Jakarta (Greeners) – Tim Balai Konservasi Sumber Daya Alam (BKSDA) Aceh bersama dengan personel Wildlife Conservation Society-Indonesia Program (WCS-IP) dan HOCRU-OIC mengevakuasi orangutan sumatera (Pongo abelii) yang terdiri dari anak dan induknya. Dari informasi terbaru, diketahui induk orangutan dalam kondisi terluka parah terkena benda tajam pada tangan kanan, kaki kanan, punggung dan 74 butir peluru senapan angin ditemukan di sekujur tubuhnya. Peluru juga mengenai mata kanan mamalia malang ini. Bayi urangutan berumur satu bulan yang ditemukan bersamanya meninggal dalam proses evakuasi.
Upaya evakuasi bermula dari laporan warga bernama Sanita kepada petugas BKSDA Aceh tentang terjadinya konflik orangutan di Desa Bunga Tanjung, Kecamatan Sultan Daulat, Kota Subulussalam, Aceh. Tanggal 9 Maret 2019, tim BKSDA melakukan pengecekan ke lokasi dan dijumpai satu individu orangutan berikut sarang dan bekas makanan seperti pelepah daun sawit dan daun kelapa.
“Dari pemeriksaan medis luka-luka yang ada di tubuh orangutan ini sudah ada sejak 2-3 bulan terutama luka akibat peluru senapan angin. Artinya sudah cukup lama orangutan ini di kebun masyarakat tapi tidak ada pelaporan ke kami,” ujar Kepala BKSDA Aceh Sapto Aji kepada Greeners saat dihubungi melalui telepon, Rabu (13/03/2019).
BACA JUGA: Pengesahan RUU Konservasi Terus Tertunda, UU No. 5/1990 Dianggap Masih Relevan
Sapto mengatakan kalau orangutan tersebut terisolasi di kebun sawit milik seorang warga. Menurut warga setempat orangutan tersebut dalam kondisi kurang sehat. Berdasarkan pengakuan anak-anak di sekitar areal kejadian menyatakan orangutan tersebut sudah terkena alat dodos kelapa sawit dan anak orangutan tersebut sempat diambil dari induknya.
“Saat ditemukan keadaan bayi orangutan dalam kondisi kekurangan nutrisi parah dan shocked berat, karena induknya sudah terluka dan tidak bisa memberikan asupan yang baik kepada anaknya.

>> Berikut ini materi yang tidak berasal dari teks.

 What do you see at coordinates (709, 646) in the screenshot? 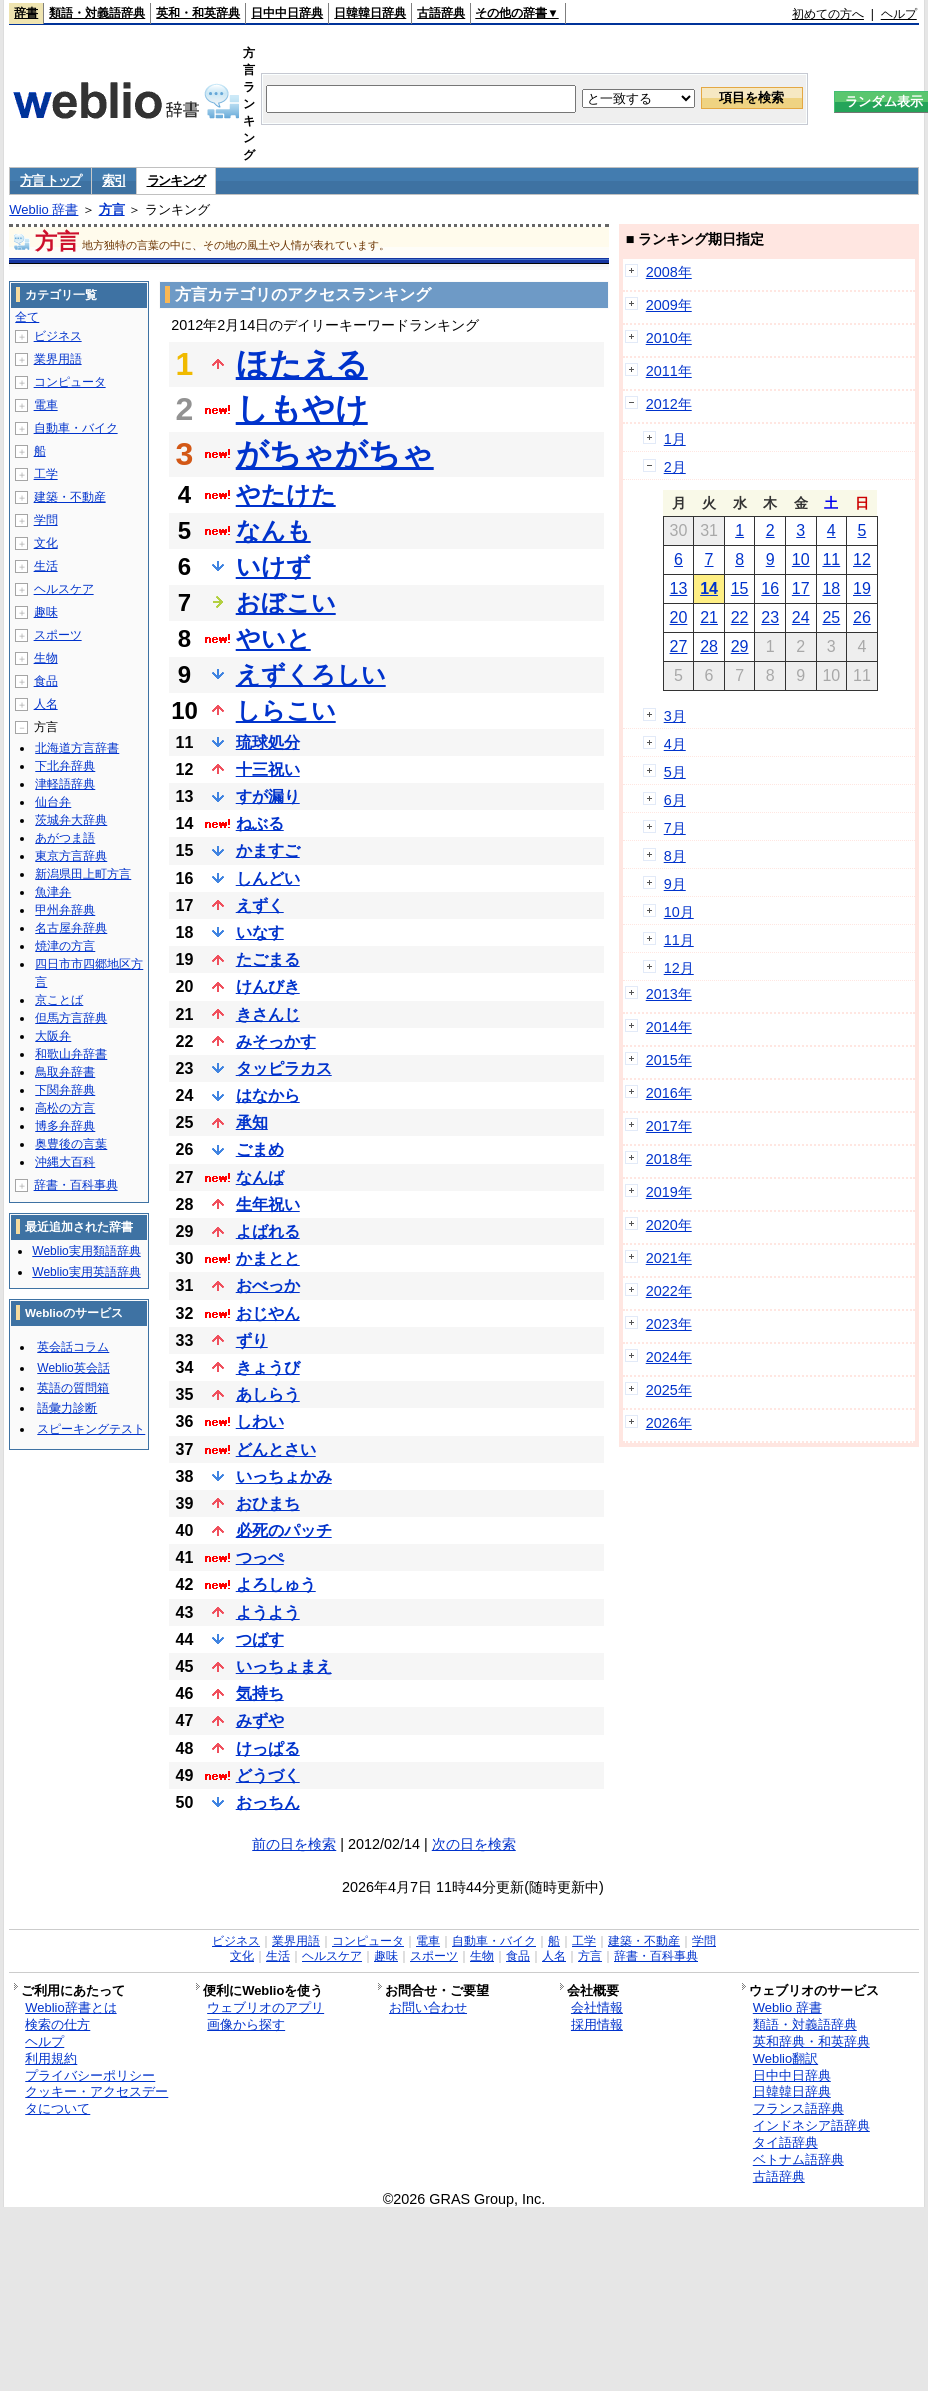
I see `28` at bounding box center [709, 646].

Ketika dalam perjalanan anak orangutan ini mati kemudian dikuburkan di Pusat Karantina Orangutan di Sibolangit, Sumatera Utara,” katanya.
Induk orangutan yang kemudian diberi nama Hope (harapan) ini kini berada di Pusat Karantina Orangutan di Sibolangit, Sumatera Utara untuk ditangani secara intensif karena kondisinya yang sangat parah.
Dari hasil pemeriksaan di Pusat Karantina Orangutan, Hope memiliki berat badan 35,68 Kg, kondisi rambut kusam dan kulit bersisik dengan status dehidrasi > 10 %. Bagian mulut terlihat bengkak, banyak bekas luka dan memar, mata kanan terlihat bengkak dan mengalami kerusakan permanen (bagian mata sudah mengecil dan berwarna putih susu). Kerusakan pada mata ini diperkirakan terjadi lebih dari 2-3 bulan yang lalu.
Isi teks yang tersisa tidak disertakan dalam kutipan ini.